After fiddling about for ages with spoons & forks I now line the cell with something/anything permeable that will let me lift the heavy contents out with the seedling still in it - because the pathetic smooth, straight unbranched roots at this stage are the worst possible at holding on to what they are growing in. I've used wetwipes cut into quarters, doubled up onion sacks (& the half-cm mesh on mandarin boxes), Jcloths, holey socks and dozens of other things that are either biodegradable or easy to see when tidying up (brown or black socks are only acceptable if 100% cotton or wool).

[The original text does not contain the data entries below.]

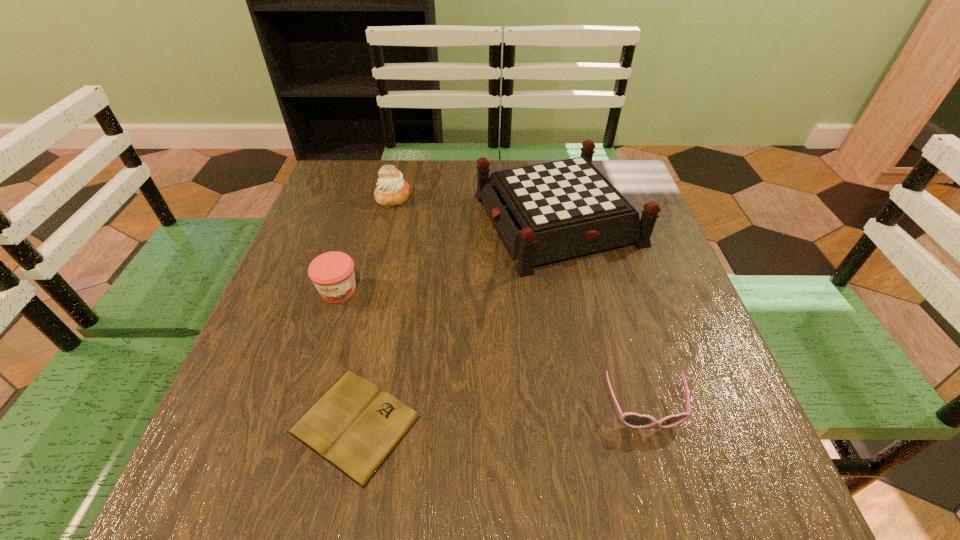 Find the location of a particular element. This screenshot has height=540, width=960. checkerboard at the far edge is located at coordinates (546, 212).

Locate an element on the screen. pastry present at the far edge is located at coordinates (392, 190).

Locate an element on the screen. The image size is (960, 540). object that is positioned at the near edge is located at coordinates (355, 426).

This screenshot has height=540, width=960. Find the location of `pastry situated at the left edge`. pastry situated at the left edge is located at coordinates (392, 190).

Image resolution: width=960 pixels, height=540 pixels. I want to click on jam situated at the left edge, so click(332, 273).

At what (x,y) coordinates should I click in order to perform the action: click on book at the left edge. Please return your answer as a coordinate pair (x, y). Looking at the image, I should click on (355, 426).

Identify the location of checkerboard located in the right edge section of the desktop. This screenshot has height=540, width=960. (546, 212).

This screenshot has width=960, height=540. In order to click on sunglasses that is at the right edge in this screenshot , I will do `click(631, 419)`.

You are a GUI agent. You are given a task and a screenshot of the screen. Output one action in this format:
    pyautogui.click(x=<x>, y=<y>)
    Task: Click on the object that is at the far left corner
    Image resolution: width=960 pixels, height=540 pixels.
    Given the screenshot: What is the action you would take?
    pyautogui.click(x=392, y=190)

You are a GUI agent. You are given a task and a screenshot of the screen. Output one action in this format:
    pyautogui.click(x=<x>, y=<y>)
    Task: Click on the object at the near left corner
    
    Given the screenshot: What is the action you would take?
    pyautogui.click(x=355, y=426) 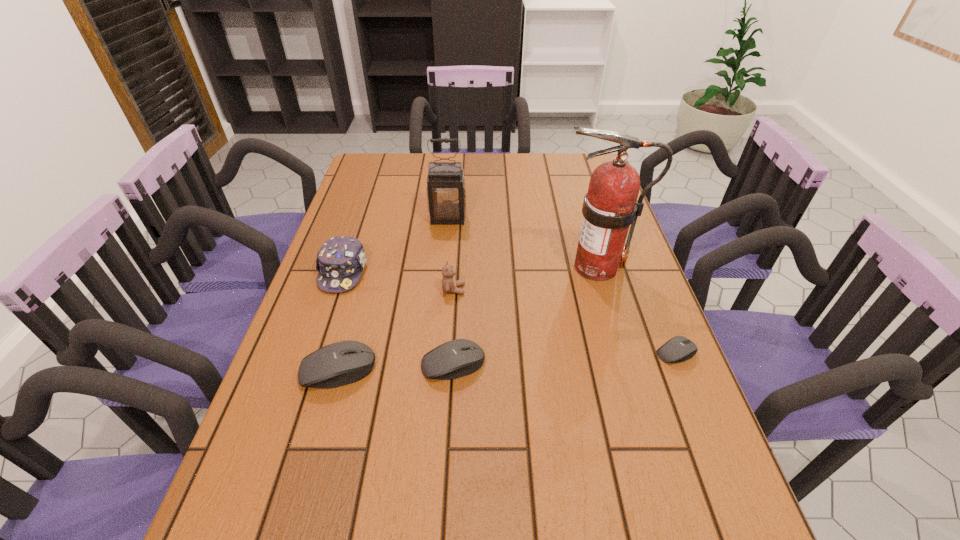 The height and width of the screenshot is (540, 960). I want to click on the leftmost computer equipment, so click(x=344, y=362).

Locate an element on the screen. the second computer equipment from right to left is located at coordinates (460, 357).

Identify the location of the second tallest computer equipment. (460, 357).

Where is `the rightmost computer equipment`? the rightmost computer equipment is located at coordinates (678, 349).

Where is `the shortest computer equipment`? This screenshot has height=540, width=960. the shortest computer equipment is located at coordinates (678, 349).

The height and width of the screenshot is (540, 960). Find the location of `lantern`. lantern is located at coordinates (446, 189).

You are a GUI agent. You are given a task and a screenshot of the screen. Output one action in this format:
    pyautogui.click(x=<x>, y=<y>)
    Task: Click on the farthest object
    The image size is (960, 540).
    Given the screenshot: What is the action you would take?
    pyautogui.click(x=446, y=189)

Find the location of a particular element. The height and width of the screenshot is (540, 960). headwear is located at coordinates point(340,261).

The width and height of the screenshot is (960, 540). Identify the location of teddy bear. (449, 284).

Locate an element on the screen. This screenshot has height=540, width=960. fire extinguisher is located at coordinates (610, 206). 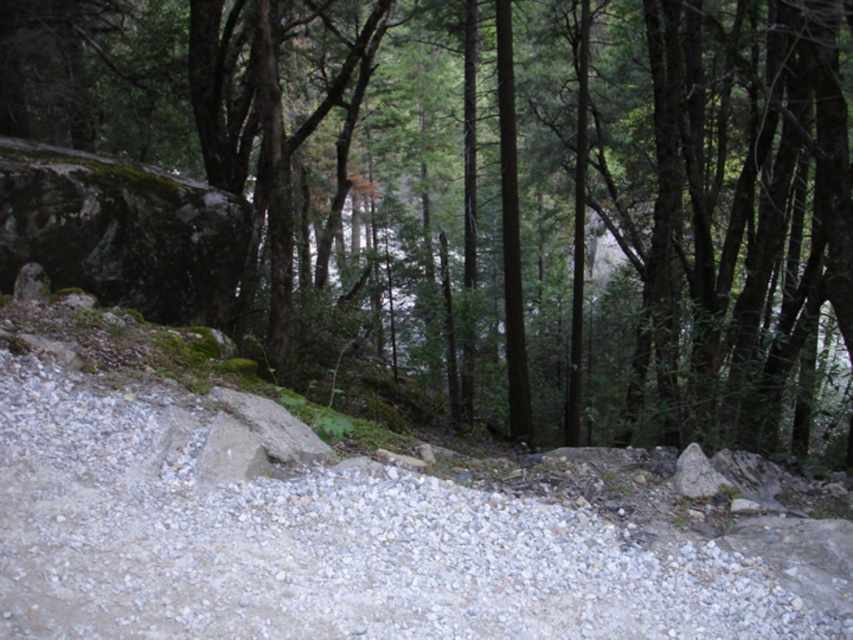 You are a hiker standing on the gray gravel path at center. You want to take a photo of the green leafy tree at center. Which object should you focus on to ensure the tree is in the foreground of your photo?

To ensure the green leafy tree at center is in the foreground of your photo, you should focus on the green leafy tree at center since it is taller than the gray gravel path at center, making it stand out in front.

You are hiking along the gray gravel path at center and want to reach the green leafy tree at center. Which direction should you turn to head towards it?

You should turn to your right because the green leafy tree at center is located to the right of the gray gravel path at center. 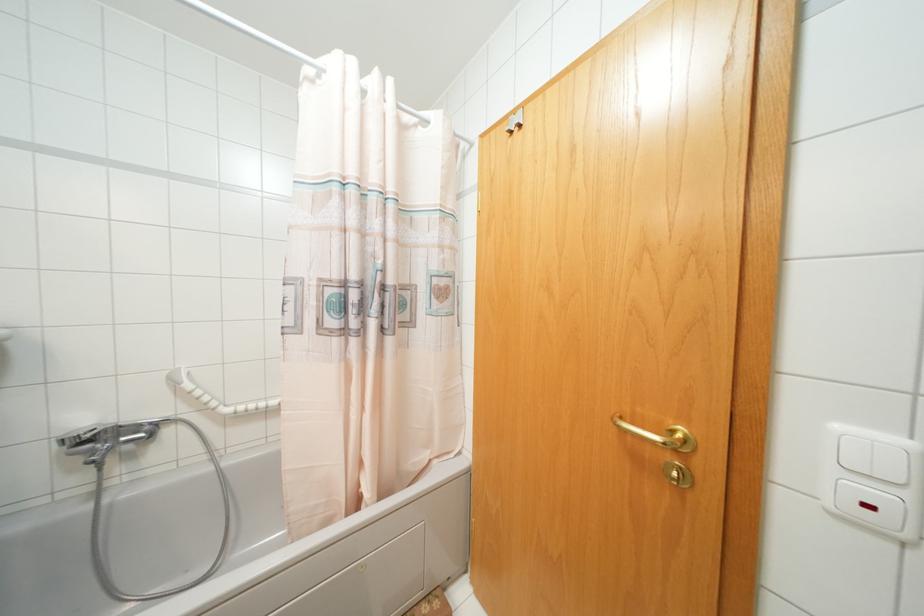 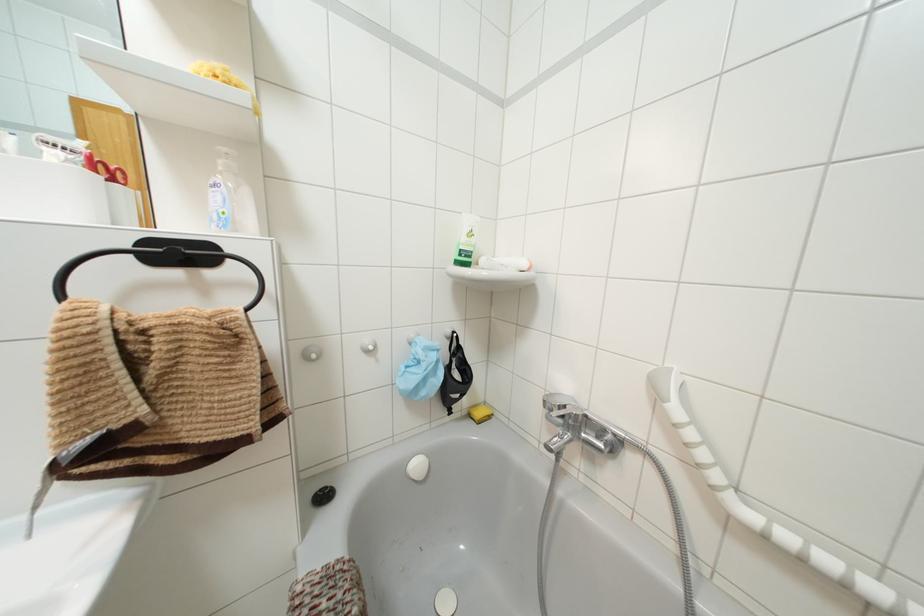 Question: The images are taken continuously from a first-person perspective. In which direction is your viewpoint rotating?

Choices:
 (A) Left
 (B) Right
 (C) Up
 (D) Down

Answer: (A) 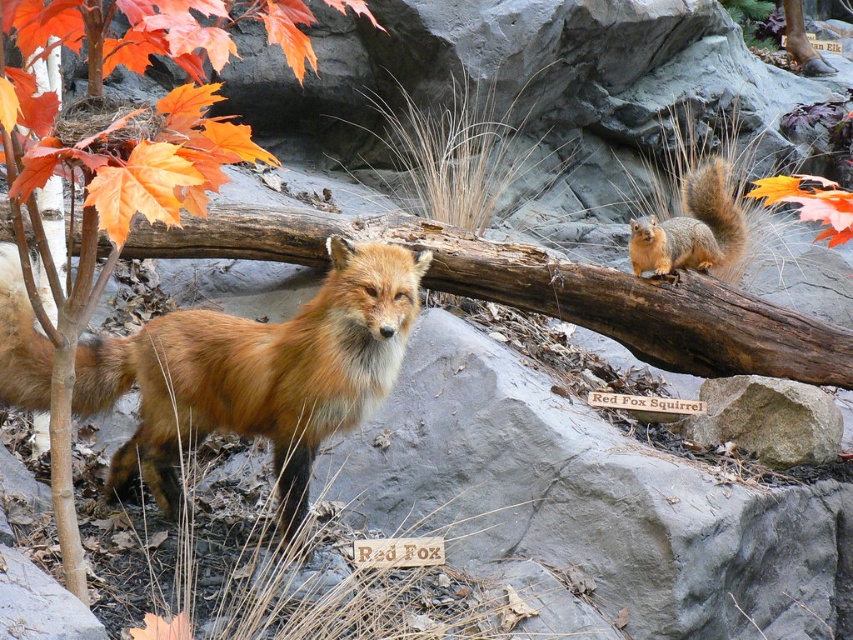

I would love to use rootrainers for everything else but I object to paying for something of much lower quality than the trays sausages come in - especially if I'm paying a price that could only be justified by using the alloy that beercans are made of - and gold-plated at that.

I thought the retail trade had gone barking mad decades ago - as soon as everything went past 50% profit margins & headed for the 200% that was only normal for shoes - but now it's beyond Upminster and looking to go past Holland.

Cheers.
With a microholding you always get too much or bugger-all. (I'm fed up calling it an allotment garden - it just encourages the tidy-police).

The simple/complex split is more & more important: Simple fertilisers Poor, complex ones Good. Simple (old) poisons predictable, others (new) the opposite.